Rishi Sunak has confirmed he will be easing a series of green policies under a “new approach” designed to protect “hard-pressed British families” from “unacceptable costs”.
Delivering a speech from Downing Street, he said he is still committed to reaching net zero by 2020, but the transition can be done in a “fairer and better way”.
In a major policy shift, the prime minister confirmed he will delay a ban on the sale of new diesel and petrol cars by five years and a weakening of targets to phase out gas boilers.
He also said a “worrying set of proposals” that had emerged during debates on net zero would be scrapped, including:
- To enforce upgrades to home insulation in two years
- For government to interfere in how many passengers you can have in your car
- To force you to have seven different bins in your home
- To make you change your diet and harm British farmers by taxing meat
- To create new taxes to discourage flying or going on holiday
“Our destiny can be of our own choosing,” Mr Sunak said – while calling for politicians to be “honest” and to put the long-term interests of the country before short-term political rows on green issues.
Explaining the government’s decision to delay the ban on the sale of new petrol and diesel cars – currently due in 2030 – by five years, he said this would give businesses “more time to prepare”.
He also said people would still be allowed to buy secondhand diesel and petrol cars after that date and this would align the UK’s approach with countries across Europe, Canada and many US states.
On the transition from gas boilers to heat pumps, Mr Sunak said the government would never force anyone to make the switch.
This will only be required when people are due to change their boiler anyway and even then, not until 2035.
To help households for whom that will be the hardest, he said an exception will be introduced so they would not have to make the change.
And he said rather than banning boilers “before people can afford the alternative” the government is going to “support them to make the switch”.
Confirming new money to help with boilers, the prime minister said: “The boiler upgrade scheme which gives people cash grants to upgrade their boiler will be increased by 50% to seven and a half thousand pounds.
“There are no strings attached.

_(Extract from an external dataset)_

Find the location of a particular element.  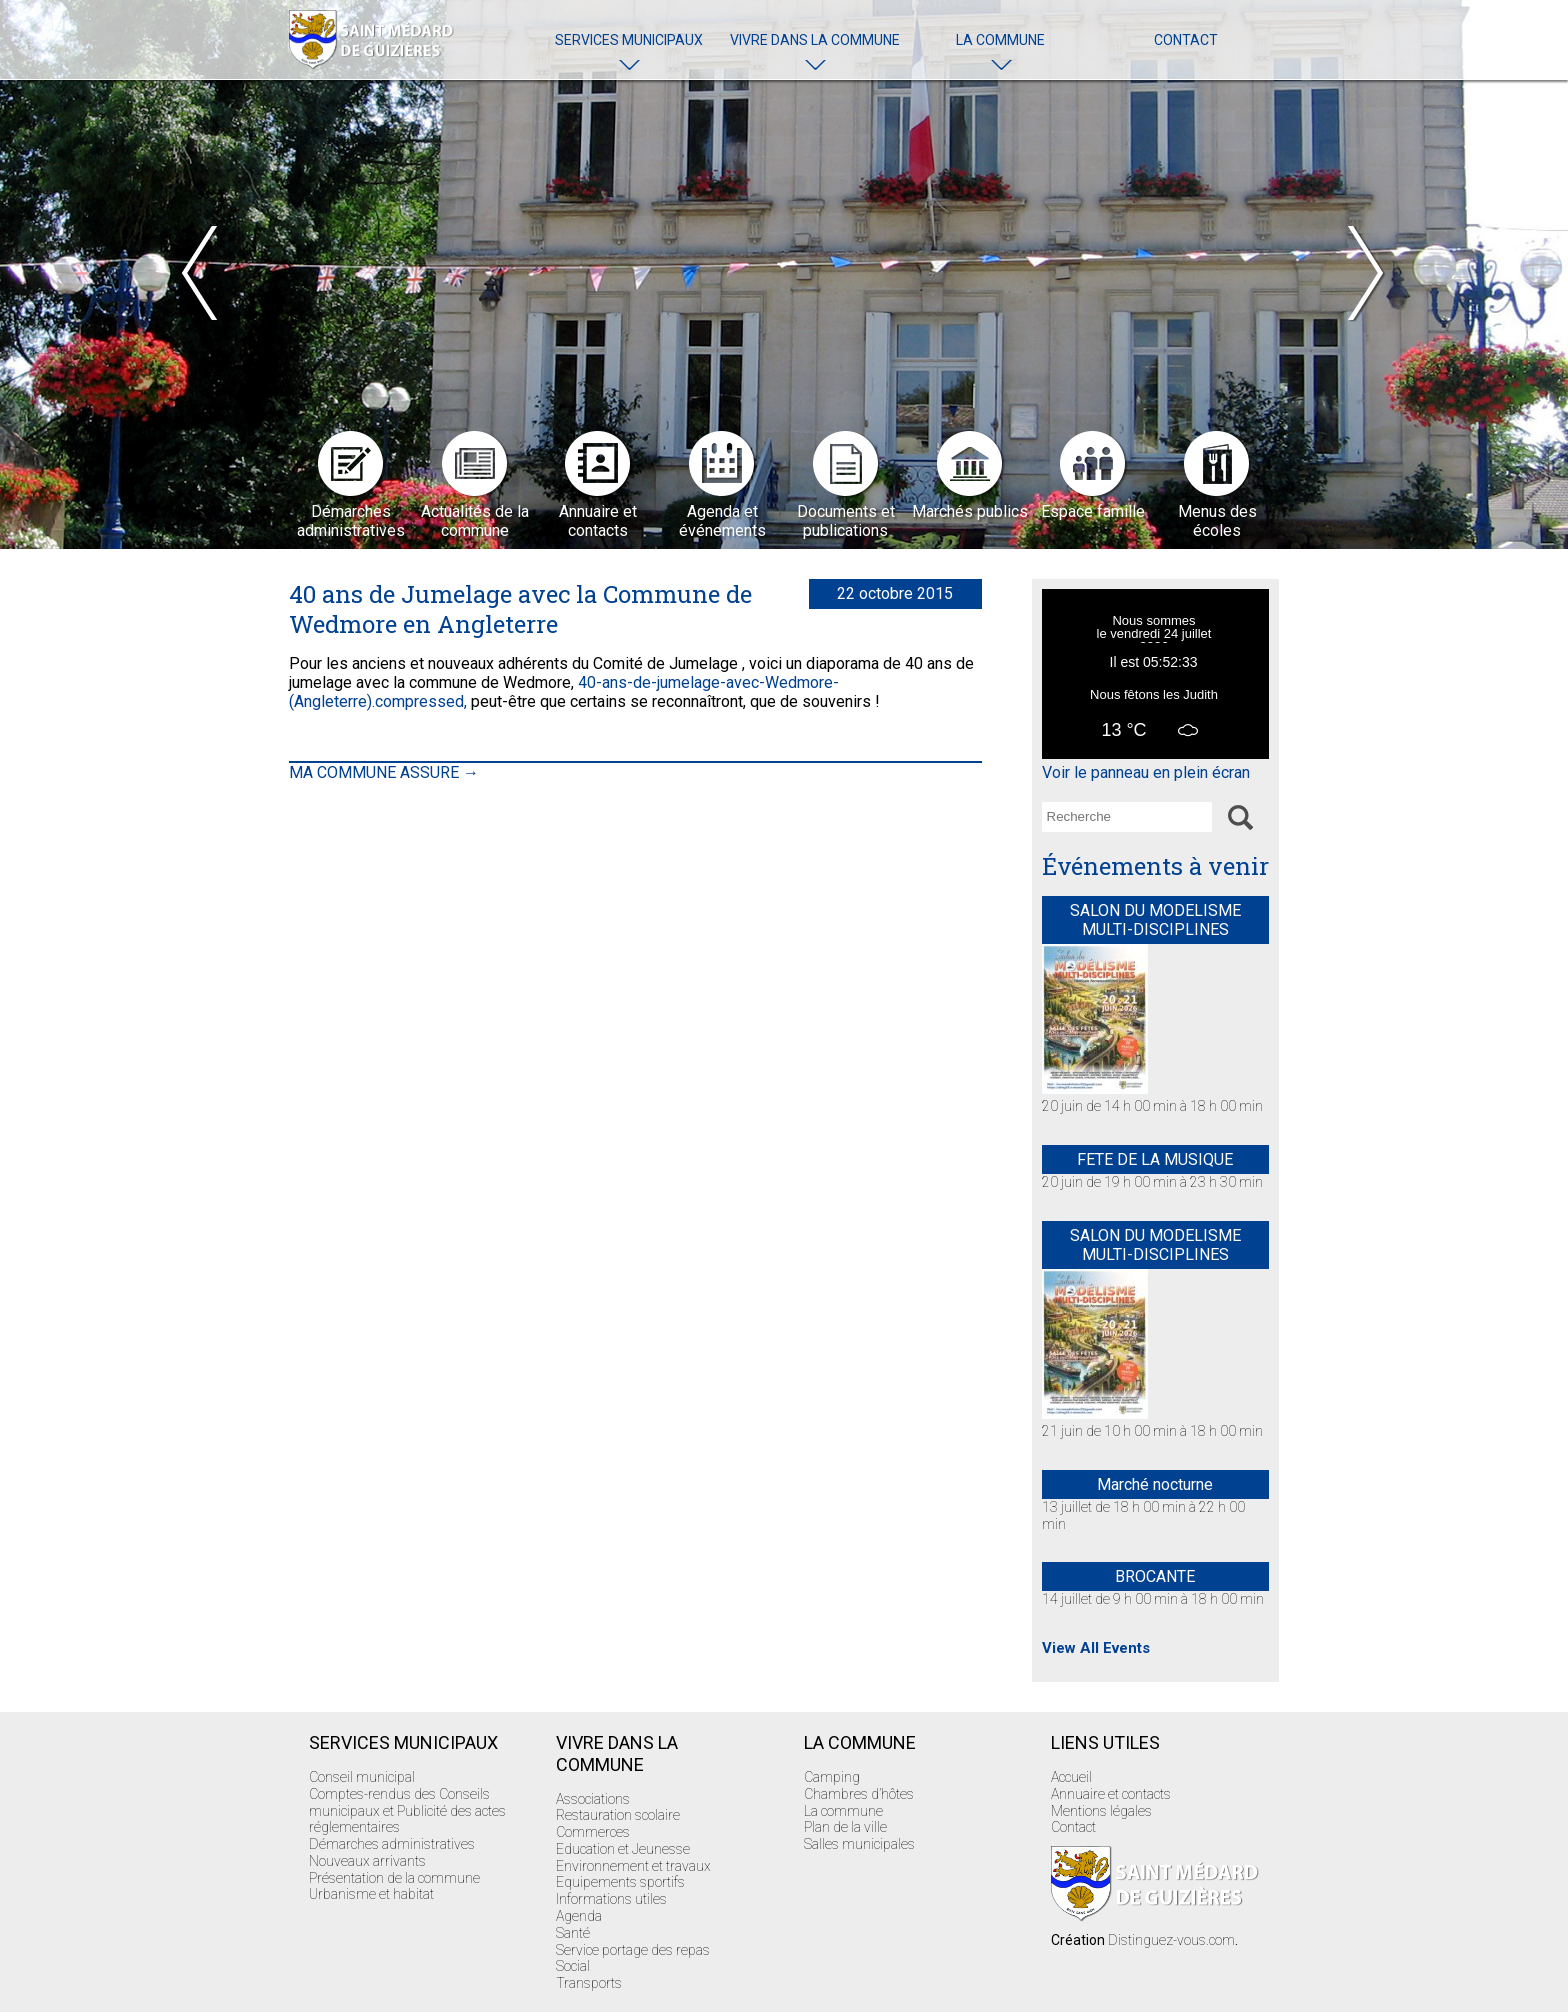

Plan de la ville is located at coordinates (845, 1827).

The money will never need to be repaid.”
Similarly, he said subsidies for making homes more energy efficient would continue – but not one would be forced to take such measures.
Referring to heatwaves and wildfires this summer, Mr Sunak said “no one can doubt” the reality of climate change.
But he added there was “nothing ambitious” about forcing through changes to people’s lives “without any meaningful democratic debate”.
He said no one in Westminster had yet had the “courage” to “look people in the eye and explain what’s really involved” with meeting net zero by 2020.
“That’s wrong and it changes now,” the prime minister said.
Mr Sunak went on to defend the UK’s record, arguing the country is “so far ahead” of other countries in the world when it comes to cutting greenhouse gas emissions.
The prime minister said the “risk” of changing too fast to meet net zero was that the public would stop supporting it – jeopardising the chances of the UK ever meeting the goal.
“This debate needs more clarity, not more emotion,” Mr Sunak added.
“We seem to have defaulted to an approach that would impose unacceptable costs on hard-pressed British families,” he said.
Despite the “new approach”, the prime minister insisted the UK would meet its international obligations on climate change – such as those made under the Paris Climate Accords.
Johnson and Gore among critics
The announcement comes after last night’s leak of plans to push back key target dates for switching to green energy, which have triggered a huge row within the Tory party.
In a rare late-night statement, Mr Sunak said his plans would not be derailed by a “leak”, claiming politicians “of all stripes have not been honest about costs and trade-offs” associated with net zero.
Climate scientists say urgent cuts are needed to the world’s greenhouse gas emissions if we are to stop temperatures rising to a potentially catastrophic extent.
In the summer, scientists warned extreme heat events were rapidly on the rise due to climate change.
Tory MPs split over slowing of net zero pace
The UK’s commitment to reach net zero by 2050 was written into law in 2019.
Mr Sunak has said he is still committed to that target but wants to make sure the measures to get there don’t add extra costs to households.
However, he faced criticism for disrupting the certainty needed for firms to invest in Britain, particularly the car industry.
Environmental groups also warned achieving net zero requires deep emissions cuts this decade and that they cannot just be cut at the last minute.
While Labour’s Ed Miliband, the party’s shadow climate secretary, accused Mr Sunak of a “panicked” speech on the issue and “economic illiteracy” which would lead to higher energy bills for families.
Tory MPs are split, with some seeing the row back on costly green policies as a vote winner and others fearing the impact it will have on business and the climate.